## Try it
Give the tally of lines in the listing that include "Plugin". No other words belong in the answer.

Dataset records START

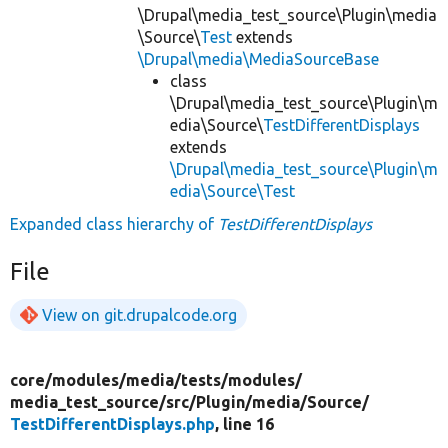
\Drupal\media_test_source\Plugin\media
\Source\
Test
extends
\Drupal\media\MediaSourceBase
class
\Drupal\media_test_source\Plugin\m
edia\Source\
TestDifferentDisplays
extends
\Drupal\media_test_source\Plugin\m
edia\Source\Test
Expanded class hierarchy of
TestDifferentDisplays
File
View on git.drupalcode.org
core/
modules/
media/
tests/
modules/
media_test_source/
src/
Plugin/
media/
Source/
TestDifferentDisplays.php
, line 16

Dataset records END

## Solution to this task
4